SOUVENIR DE CHARLES CONDAMINES

C’est en 1977 que j’ai rencontré Charles Condamines à Versailles, où siégeait alors l’Association « Frères des Hommes ». Officiellement, il apportait à celle-ci son expérience du Tiers Monde et sa capacité d’analyse de la situation géopolitique de la planète, dont doit tenir compte toute ONG à vocation humanitaire. Pour ma part, soutenant FDH, je venais de publier la chronique d’une expérience de développement d’un Volontaire en Haute-Volta : Marc volontaire. Nous étions l’un et l’autre âgés de 37 ans. Au plan privé, prof humaniste, j’étais un idéaliste chrétien de type « progressiste », tandis que Charles, ancien prêtre, avait renié son Église en défroquant dès que celle-ci, au Chili, avait rallié Pinochet. De quoi alimenter bien des débats entre nous, et très vite nous conduire à sympathiser dans nos humeurs et engagements. D’autant que nous nous adonnions à des matches de foot amateur, les dimanches-matin sur les pelouses de l’Observatoire de Meudon… Cette forme de convivialité heureuse était comme la cerise sur le gâteau.

Et voilà : Charles vient de mourir du cancer le mois dernier (lundi 10 août), et je ne peux pas ne pas évoquer son souvenir.

La première étape de notre complicité fut donc notre collaboration à Frères des Hommes.
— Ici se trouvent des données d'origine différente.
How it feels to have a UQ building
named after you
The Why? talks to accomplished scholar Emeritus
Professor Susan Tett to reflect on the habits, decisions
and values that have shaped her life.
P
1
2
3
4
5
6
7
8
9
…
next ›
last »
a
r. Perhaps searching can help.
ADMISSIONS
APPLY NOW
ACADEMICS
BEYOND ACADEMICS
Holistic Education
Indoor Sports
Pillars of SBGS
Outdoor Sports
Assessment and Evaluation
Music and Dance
Charles venait promouvoir, au sein de FDH, l’idée-force, selon laquelle un volontaire du mouvement ne peut pas envisager de contribuer au « développement » des plus pauvres sans mettre en cause le modèle de développement occidental dont il est malgré lui porteur. Tout effort de promotion humaine là bas devait s’accompagner d’un engagement critique ici, à l’encontre de notre société dite de consommation. L’expression « sous-développement » était à revoir : ce à quoi il fallait s’attaquer, c’était à un mal-développement planétaire qui, en même temps, chez nous les « nantis », engendrait gaspillage et « mal-bouffe », et chez eux, pays les plus pauvres, compte tenu du pillage occidental et de l’inégalité des échanges au plan mondial, pérennisait la faim et la malnutrition qu’on déplorait par ailleurs.

Raison pour laquelle Charles pilota d’emblée un vaste sondage sur l’image que nos compatriotes avaient du Tiers-monde1, suivi bientôt d’une campagne salutaire lancée par FDH : Ici mieux se nourrir/Là-bas vaincre la faim2. J’avais moi-même contribué à ces campagnes en stigmatisant le rôle pervers de la publicité dans notre relation au Tiers-Monde3. Nous étions tout à fait en phase dans nos engagements.
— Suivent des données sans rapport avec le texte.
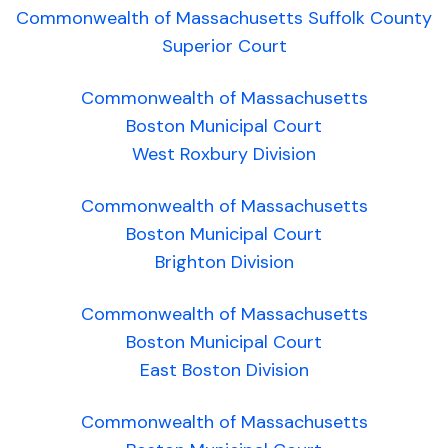
Commonwealth of Massachusetts Suffolk County
Superior Court
Commonwealth of Massachusetts
Boston Municipal Court
West Roxbury Division
Commonwealth of Massachusetts
Boston Municipal Court
Brighton Division
Commonwealth of Massachusetts
Boston Municipal Court
East Boston Division
Commonwealth of Massachusetts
Suivirent une trentaine d’années, jusqu’à ce qu’arrive pour moi le temps de la retraite, tandis que Charles, après son rôle moteur à FDH, poursuivait au bénéfice de divers organismes ses analyses et son activité dynamique d’expert des problèmes du « Tiers-Monde », ou plus exactement du « Mal développement global » mondialisé4.

Chacun de nous, dans son itinéraire propre, suivait le devenir de l’autre (notamment par échanges épistolaires). Telle est la rémanence de l’amitié : on peut ne pas se voir pendant trente ans, et puis, réunis à telle ou telle occasion, poursuivre la conversation qu’on avait eue, la veille au soir, trois décennies plus tôt. Ce qui ne manqua pas de nous arriver.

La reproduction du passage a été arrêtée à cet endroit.